Momentarily, only with a incoming port for Deluge...
Many recommended using OpenBSD's PF, though. But since i am not
that experienced that i wish and that not so many people helped
out clearing this situation, i'll stick with this setup for now...
======================================================================

P.S. Well, i don't know how this thread has been marked as "Solved".
I didn't do it myself, neither do i consider it being "solved".
Perhaps, because i have been "answering myself" throughout the whole thread,
and finally "told myself i found the way", the thread is considered as [Solved] ?!
Thanx for the dozens of suggestions,too.That helped me a lot finding the right
direction and banging my head against the wall the whole time.

Well, thanx a lot for this.

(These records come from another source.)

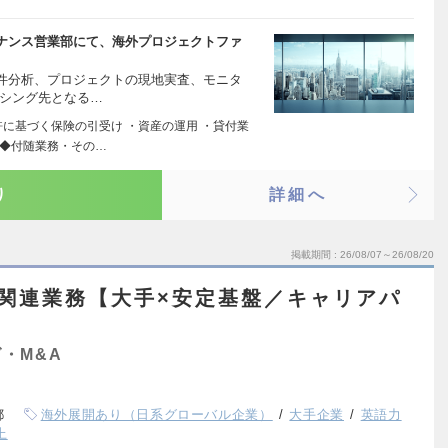
ナンス営業部にて、海外プロジェクトファ
件分析、プロジェクトの現地実査、モニタ
ーシング先となる…
許に基づく保険の引受け ・資産の運用 ・貸付業
 ◆付随業務・その…
り
詳細へ
掲載期間
26/08/07～26/08/20
関連業務【大手×安定基盤／キャリアパ
】
・M&A
都
海外展開あり（日系グローバル企業）
大手企業
英語力
上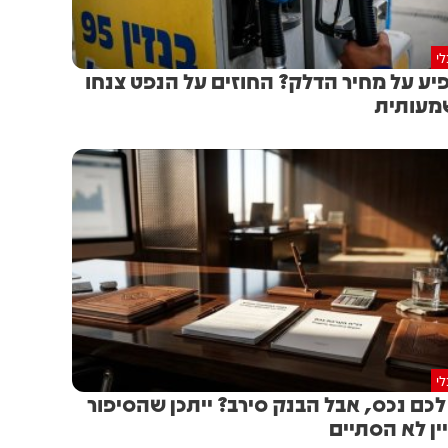
י
יע על מחיר הדלק? החוזים על הנפט צנחו
מעותית
י
לכם נכס, אבל הבנק סירב? ייתכן שהסיפור
ין לא הסתיים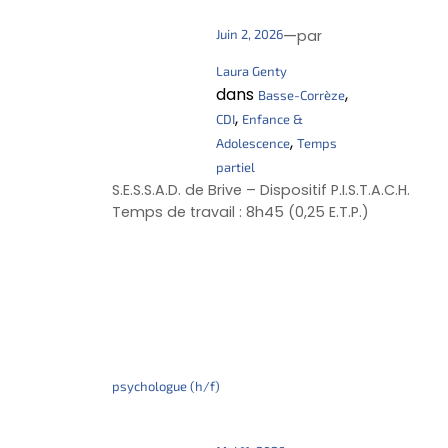
—
Juin 2, 2026
par
Laura Genty
dans
, 
Basse-Corrèze
, 
CDI
Enfance &
, 
Adolescence
Temps
partiel
S.E.S.S.A.D. de Brive – Dispositif P.I.S.T.A.C.H.
Temps de travail : 8h45 (0,25 E.T.P.)
psychologue (h/f)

I thought forums were the place for discussions
and helping each other.Apparently i was very wrong.Bye.


----------



## malexe (Dec 14, 2009)

> P.S. Well, i don't know how this thread has been marked as "Solved".
> I didn't do it myself, neither do i consider it being "solved".
> Perhaps, because i have been "answering myself" throughout the whole thread,
> and finally "told myself i found the way", the thread is considered as [Solved] ?!
> ...



All that for 8 characters added to your subject ? x(

What is wrong ? You got two person who answered your posts... What did you expect? Your problem solved in 30 min for a 0$/hour fee ?

As for your ipfw rules, it is a matter of taste, and only you can decide what you want open, and what you want closed. A firewall is nothing magical, only a list of rule your network will follow.


----------



## DutchDaemon (Dec 14, 2009)

'Solved' doesn't mean 'closed'. This thread can continue. To me, saying 





> i'll stick with this setup for now...


 means it's not an 'open acute problem', so it's marked solved. No need to get all defensive and sensitive about it. This the Unix world.


----------